Posted Jul 17, 2009 14:20 UTC (Fri) by MisterIO (guest, #36192) [Link]

2nd note : I need to strengthen my knowledge of english!

Linux 2.6.30 exploit posted

Posted Jul 17, 2009 14:18 UTC (Fri) by mjcox@redhat.com (guest, #31775) [Link]

For tracking this is CVE-2009-1897

Linux 2.6.30 exploit posted

Posted Jul 17, 2009 14:28 UTC (Fri) by Ajaxelitus (guest, #56754) [Link]

gcc makes the slightly reasonable assumption that once a pointer has been dereferenced, the successful dereference proves that it is non-NULL, so any checks for NULL afterwards is superfluous.

Linux 2.6.30 exploit posted

Posted Jul 17, 2009 14:30 UTC (Fri) by Ajaxelitus (guest, #56754) [Link]

It would have been better for gcc to print a 'test for NULL after use' warning than for it to silently optimize-away the code.

It's not the worst offender

Posted Jul 17, 2009 16:15 UTC (Fri) by khim (subscriber, #9252) [Link]

It would have been better for gcc to print a 'test for NULL after use' warning than for it to silently optimize-away the code.

If you think GCC is bad then think again. RVCT will happily optimize away things like "if (!this) { ... }" - because standard gurantees that this is never NULL!

It's not the worst offender

Posted Jul 17, 2009 22:32 UTC (Fri) by nix (subscriber, #2304) [Link]

A while back Robert Dewar described an extreme example of something similar here (though this involved uninitialized variables instead).

Linux 2.6.30 exploit posted

Posted Jul 18, 2009 1:38 UTC (Sat) by kjp (guest, #39639) [Link]

Agreed. I can't believe -Wall wouldn't turn something like that on.

Linux 2.6.30 exploit posted

Posted Jul 20, 2009 8:55 UTC (Mon) by tialaramex (subscriber, #21167) [Link]

One of Raymond Chen's rules applies: Features do not exist by default.

If you (or the kernel developer responsible for this goof, or anyone else) want GCC to emit a diagnostic for this scenario then they need to write code to detect the scenario (which may be very tricky depending on how spread through GCC the different aspects of it are) and write an informative warning message.

If nobody has yet done this, there is no warning included in -Wall.

(Insert generic complaint about how when I was a lad we had to write our own compilers, and it were up hill both ways)

Linux 2.6.30 exploit posted

Posted Jul 20, 2009 10:58 UTC (Mon) by muntyan (guest, #58894) [Link]

> Features do not exist by default.

Or they get removed.
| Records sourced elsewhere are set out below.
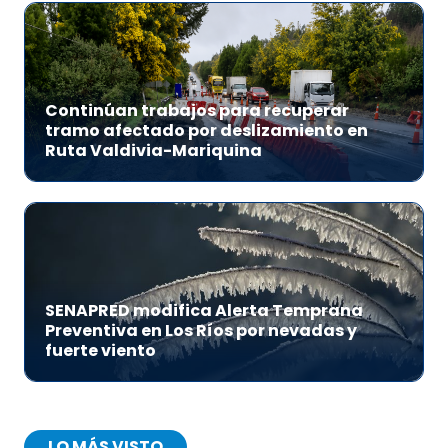
Continúan trabajos para recuperar
tramo afectado por deslizamiento en
Ruta Valdivia-Mariquina
SENAPRED modifica Alerta Temprana
Preventiva en Los Ríos por nevadas y
fuerte viento
LO MÁS VISTO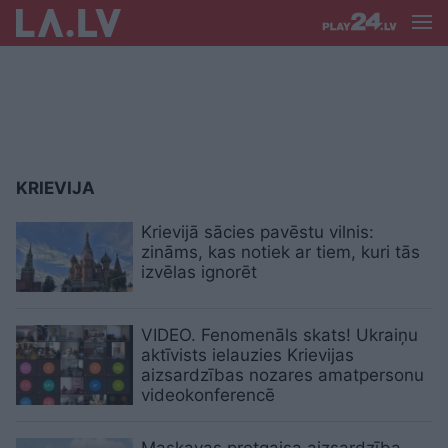
KRIEVIJA
Krievijā sācies pavēstu vilnis:
zināms, kas notiek ar tiem, kuri tās
izvēlas ignorēt
VIDEO. Fenomenāls skats! Ukraiņu
aktīvists ielauzies Krievijas
aizsardzības nozares amatpersonu
videokonferencē
Maskavas pretgaisa aizsardzība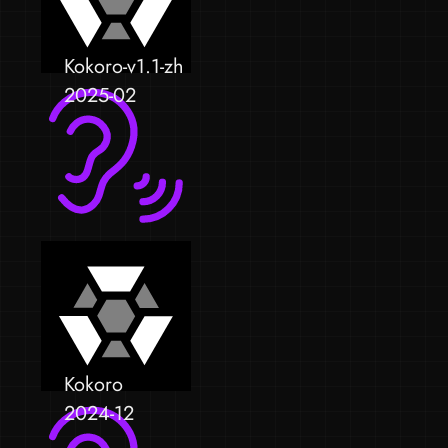
Kokoro-v1.1-zh
2025-02
Kokoro
2024-12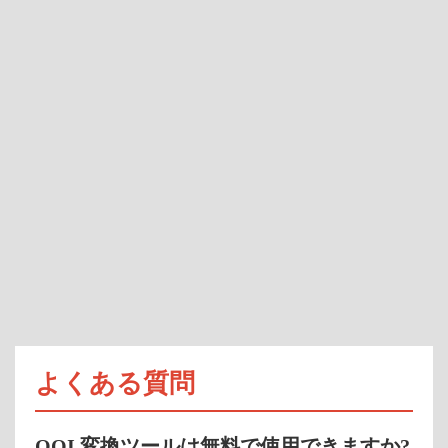
よくある質問
QOI 変換ツールは無料で使用できますか?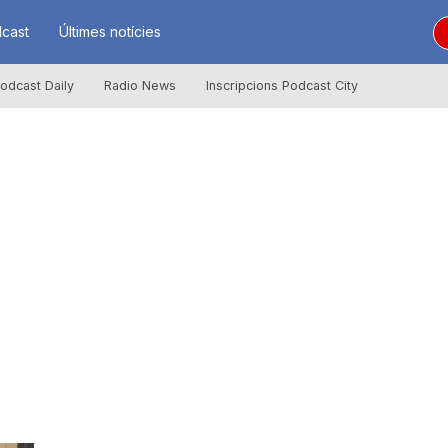
cast
Últimes notícies
odcast Daily
Radio News
Inscripcions Podcast City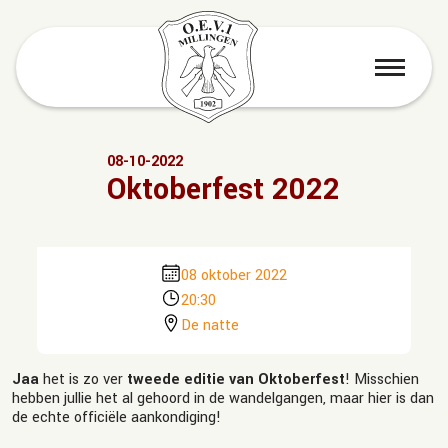
menu
08-10-2022
Oktoberfest 2022
08 oktober 2022
20:30
De natte
Jaa
het is zo ver
tweede editie van Oktoberfest
! Misschien
hebben jullie het al gehoord in de wandelgangen, maar hier is dan
de echte officiële aankondiging!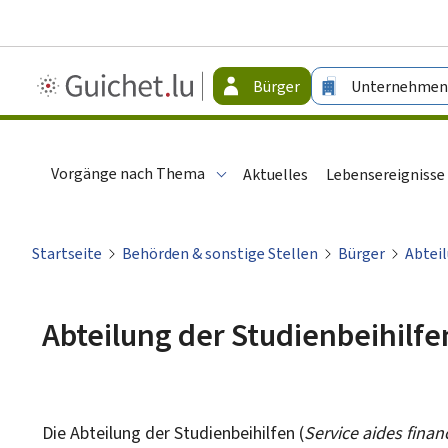
Guichet.lu
Bürger
Unternehmen
-
Bürger
Vorgänge nach Thema
Aktuelles
Lebensereignisse
Startseite
Behörden & sonstige Stellen
Bürger
Abteil
Abteilung der Studienbeihilfe
Die Abteilung der Studienbeihilfen (
Service aides finan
GCC folks break warnings by "optimizations".

Linux 2.6.30 exploit posted

Posted Jul 20, 2009 19:17 UTC (Mon) by stevenb (guest, #11536) [Link]

Ah, so fact-based, the parent. Examples?

Linux 2.6.30 exploit posted

Posted Jul 21, 2009 5:14 UTC (Tue) by muntyan (guest, #58894) [Link]

Linux 2.6.30 exploit posted

Posted Jul 21, 2009 6:08 UTC (Tue) by stevenb (guest, #11536) [Link]

Great example. It totally justifies your quotes around "optimization" and intentionally breaks warnings.

Not.

Did you actually read the bug? Getting warnings right is hard. See http://gcc.gnu.org/wiki/Better_Uninitialized_Warnings#pro...

Linux 2.6.30 exploit posted

Posted Jul 21, 2009 9:43 UTC (Tue) by muntyan (guest, #58894) [Link]

Did *you* read the bug report? Some quotes: "this is a regression", "It has never worked on the tree-ssa branch", "The 4.x compilers does not warn when using unset variables. The 3.x compilers did warn on this: ...". Gcc-3 produces better warnings, while gcc-4 gives you code which crashes 2% faster.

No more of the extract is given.